団員レポート
「有意義だった欧州研修」
蔭山英則
私が、この海外研修に参加しよう…と思ったきっかけは、一昨年、昨年と続けて参加した福島在住の友達に「いい経験になった。あなたも是非、参加してみてはどうか。」と勧められたからです。15日間の長い日程と、自分の健康面に不安がありましたが、「海外のろう者達と交流する事は、貴重な体験になるのではないか。」という気持ちが芽生えた為、参加しました。
さて、訪問した4ケ国の事情と、私が感じた事を述べます。
まず、ヨーロッパに向かう途中の機中でコックピットに入り、いろいろ説明を受けた時、この15日間の企画に対してワクワクするものを覚えました。
最初の訪問地ドイツのハイデルベルク市は今年で800年を迎え、その市長と会い一緒に歓談したりハイデルベルク城の地下に、王様の為のワインの樽が置いてあって、その大きさにビックリしました。
3日間泊ったロマンチックホテルは、古風な建物で中世にタイムスリップした様な感じでした。ハイデルベルクのプファルツろう学校は170年の歴史のある学校です。授業内容は口話、生徒同志は手話というやり方でした。
また、小さい子供のうちから耳の故障を調べて、人口内耳を入れるか、否かを判断するなど医学面で力を入れている事がわかりました。
そこの寄宿舎は、ろう者が安心して生活できる様なしくみになっていて、また交流しやすい居間もありました。

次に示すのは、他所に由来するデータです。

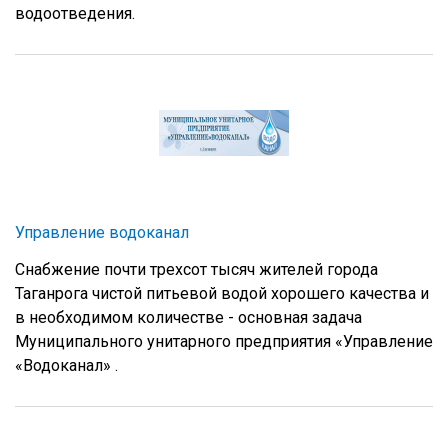
водоотведения.
Управление водоканал
Снабжение почти трехсот тысяч жителей города
Таганрога чистой питьевой водой хорошего качества и
в необходимом количестве - основная задача
Муниципального унитарного предприятия «Управление
«Водоканал» .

夜の地元のろう者との交流会では、初めはなかなかドイツの手話が読めませんでしたが、最後は少しずつ会話ができる様になり、楽しい交流ができました。
ローテンブルクは、お伽の国に行った様な町でかわいらしい古い建物が並んでいました。
でもフランクフルトは、新しいビルが建てられていて、地下鉄がきれいで日本に近い感じでした。フランクフルトのろうセンターで120人ぐらいの地元のろう者の前で、団体を代表として私が挨拶の言葉を述べた時はちょっと緊張しました。
でも感謝の気持ちを述べた後は、ほっとしました。その後、一緒にレストランに行って夜遅くまで交流し、心が通じたことは忘れられません。
次にオーストリアのウィーンでは、まず社会省を訪問しました。
担当の人の話で特に印象深かった事は、外国人でも長くいれば障害年金がもらえる。
また、ここでは障害者は普通の会社に入るのが難しい為、1つの会社に25人以上の場合1人の障害者をやとう義務がある。
(50人の場合2人といったふうに)
次に障害者訓練センターでは、あらゆる障害者ができるだけ自立できる様に、療法士が24時間または、その人にあわせて一定時間の介護を行なっている事…日本人としてうらやましく思いました。
身障者家庭訪問では、足の悪い人が3人一緒に住んでいるマンションを訪れ、車イスが動きやすい様に部屋、台所、ろう下全て広めに作られていて福祉の向上に力を入れている事がわかりました。
ウィーンの217年の歴史のあるろう学校は、パリ、ライプチヒ(ドイツ)についで3番目です。100年ぐらい前の教材、机など古い書物が保存されている博物館を見学した時は、伝統の重みに圧倒される思いでした。
夜の観劇は、正装でミュージカルを見ました。ウィーンの文化、芸術にふれた感じて印象に残りました。
3番目の国ハンガリーは、今年で建国1100年目を迎えました。